--- START ---
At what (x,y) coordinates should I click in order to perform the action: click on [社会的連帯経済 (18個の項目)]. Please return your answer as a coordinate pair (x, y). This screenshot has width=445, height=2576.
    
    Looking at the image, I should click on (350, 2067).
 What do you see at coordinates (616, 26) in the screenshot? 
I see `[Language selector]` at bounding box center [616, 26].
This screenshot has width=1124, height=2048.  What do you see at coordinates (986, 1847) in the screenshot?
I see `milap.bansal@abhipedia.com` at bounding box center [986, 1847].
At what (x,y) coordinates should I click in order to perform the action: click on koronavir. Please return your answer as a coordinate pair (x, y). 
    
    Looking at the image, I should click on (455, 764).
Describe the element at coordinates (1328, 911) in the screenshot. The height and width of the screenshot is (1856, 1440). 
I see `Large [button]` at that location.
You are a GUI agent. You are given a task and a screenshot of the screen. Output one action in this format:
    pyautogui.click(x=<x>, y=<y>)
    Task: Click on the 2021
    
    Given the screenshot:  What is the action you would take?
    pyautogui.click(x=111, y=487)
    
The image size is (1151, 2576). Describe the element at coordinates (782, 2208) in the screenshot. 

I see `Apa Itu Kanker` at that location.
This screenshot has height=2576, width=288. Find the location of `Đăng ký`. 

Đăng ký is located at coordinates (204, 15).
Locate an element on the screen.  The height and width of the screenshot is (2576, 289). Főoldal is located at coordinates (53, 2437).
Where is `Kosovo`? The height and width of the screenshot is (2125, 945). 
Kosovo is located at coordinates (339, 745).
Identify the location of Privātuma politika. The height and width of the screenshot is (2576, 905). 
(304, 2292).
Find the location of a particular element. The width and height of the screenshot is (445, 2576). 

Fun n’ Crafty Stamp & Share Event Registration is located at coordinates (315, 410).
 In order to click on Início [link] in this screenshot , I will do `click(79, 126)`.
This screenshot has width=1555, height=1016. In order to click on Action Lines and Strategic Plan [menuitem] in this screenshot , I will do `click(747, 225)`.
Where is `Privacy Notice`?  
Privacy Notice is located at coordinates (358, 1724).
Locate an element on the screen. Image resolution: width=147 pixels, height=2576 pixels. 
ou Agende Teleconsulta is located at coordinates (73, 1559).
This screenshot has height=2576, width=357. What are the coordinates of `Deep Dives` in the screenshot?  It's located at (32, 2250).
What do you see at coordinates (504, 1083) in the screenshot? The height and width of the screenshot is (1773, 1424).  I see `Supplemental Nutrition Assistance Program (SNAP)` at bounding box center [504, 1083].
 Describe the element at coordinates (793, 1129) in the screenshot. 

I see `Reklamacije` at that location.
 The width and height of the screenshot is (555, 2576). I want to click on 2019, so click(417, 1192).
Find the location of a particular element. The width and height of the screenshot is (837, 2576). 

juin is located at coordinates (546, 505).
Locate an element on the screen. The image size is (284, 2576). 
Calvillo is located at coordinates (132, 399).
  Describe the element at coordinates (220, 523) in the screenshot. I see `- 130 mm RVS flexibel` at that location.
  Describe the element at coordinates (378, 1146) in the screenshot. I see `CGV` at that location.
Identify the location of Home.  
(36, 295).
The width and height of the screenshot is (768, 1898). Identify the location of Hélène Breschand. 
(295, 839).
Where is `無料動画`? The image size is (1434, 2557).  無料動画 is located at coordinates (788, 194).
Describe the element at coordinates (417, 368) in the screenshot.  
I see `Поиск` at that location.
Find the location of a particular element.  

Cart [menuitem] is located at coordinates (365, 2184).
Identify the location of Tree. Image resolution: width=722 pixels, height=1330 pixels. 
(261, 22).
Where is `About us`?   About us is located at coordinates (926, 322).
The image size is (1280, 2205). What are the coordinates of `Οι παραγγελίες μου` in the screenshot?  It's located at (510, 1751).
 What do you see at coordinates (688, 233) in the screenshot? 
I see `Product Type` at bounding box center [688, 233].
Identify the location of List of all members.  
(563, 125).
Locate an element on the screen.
--- END ---
Show the data once more, exactly as it was written.

At what (x,y) coordinates should I click in order to perform the action: click on [社会的連帯経済 (18個の項目)]. Please return your answer as a coordinate pair (x, y). This screenshot has width=445, height=2576.
    
    Looking at the image, I should click on (350, 2067).
 What do you see at coordinates (616, 26) in the screenshot? 
I see `[Language selector]` at bounding box center [616, 26].
This screenshot has width=1124, height=2048.  What do you see at coordinates (986, 1847) in the screenshot?
I see `milap.bansal@abhipedia.com` at bounding box center [986, 1847].
At what (x,y) coordinates should I click in order to perform the action: click on koronavir. Please return your answer as a coordinate pair (x, y). 
    
    Looking at the image, I should click on (455, 764).
Describe the element at coordinates (1328, 911) in the screenshot. The height and width of the screenshot is (1856, 1440). 
I see `Large [button]` at that location.
You are a GUI agent. You are given a task and a screenshot of the screen. Output one action in this format:
    pyautogui.click(x=<x>, y=<y>)
    Task: Click on the 2021
    
    Given the screenshot:  What is the action you would take?
    pyautogui.click(x=111, y=487)
    
The image size is (1151, 2576). Describe the element at coordinates (782, 2208) in the screenshot. 

I see `Apa Itu Kanker` at that location.
This screenshot has height=2576, width=288. Find the location of `Đăng ký`. 

Đăng ký is located at coordinates (204, 15).
Locate an element on the screen.  The height and width of the screenshot is (2576, 289). Főoldal is located at coordinates (53, 2437).
Where is `Kosovo`? The height and width of the screenshot is (2125, 945). 
Kosovo is located at coordinates (339, 745).
Identify the location of Privātuma politika. The height and width of the screenshot is (2576, 905). 
(304, 2292).
Find the location of a particular element. The width and height of the screenshot is (445, 2576). 

Fun n’ Crafty Stamp & Share Event Registration is located at coordinates (315, 410).
 In order to click on Início [link] in this screenshot , I will do `click(79, 126)`.
This screenshot has width=1555, height=1016. In order to click on Action Lines and Strategic Plan [menuitem] in this screenshot , I will do `click(747, 225)`.
Where is `Privacy Notice`?  
Privacy Notice is located at coordinates (358, 1724).
Locate an element on the screen. Image resolution: width=147 pixels, height=2576 pixels. 
ou Agende Teleconsulta is located at coordinates (73, 1559).
This screenshot has height=2576, width=357. What are the coordinates of `Deep Dives` in the screenshot?  It's located at (32, 2250).
What do you see at coordinates (504, 1083) in the screenshot? The height and width of the screenshot is (1773, 1424).  I see `Supplemental Nutrition Assistance Program (SNAP)` at bounding box center [504, 1083].
 Describe the element at coordinates (793, 1129) in the screenshot. 

I see `Reklamacije` at that location.
 The width and height of the screenshot is (555, 2576). I want to click on 2019, so click(417, 1192).
Find the location of a particular element. The width and height of the screenshot is (837, 2576). 

juin is located at coordinates (546, 505).
Locate an element on the screen. The image size is (284, 2576). 
Calvillo is located at coordinates (132, 399).
  Describe the element at coordinates (220, 523) in the screenshot. I see `- 130 mm RVS flexibel` at that location.
  Describe the element at coordinates (378, 1146) in the screenshot. I see `CGV` at that location.
Identify the location of Home.  
(36, 295).
The width and height of the screenshot is (768, 1898). Identify the location of Hélène Breschand. 
(295, 839).
Where is `無料動画`? The image size is (1434, 2557).  無料動画 is located at coordinates (788, 194).
Describe the element at coordinates (417, 368) in the screenshot.  
I see `Поиск` at that location.
Find the location of a particular element.  

Cart [menuitem] is located at coordinates (365, 2184).
Identify the location of Tree. Image resolution: width=722 pixels, height=1330 pixels. 
(261, 22).
Where is `About us`?   About us is located at coordinates (926, 322).
The image size is (1280, 2205). What are the coordinates of `Οι παραγγελίες μου` in the screenshot?  It's located at (510, 1751).
 What do you see at coordinates (688, 233) in the screenshot? 
I see `Product Type` at bounding box center [688, 233].
Identify the location of List of all members.  
(563, 125).
Locate an element on the screen.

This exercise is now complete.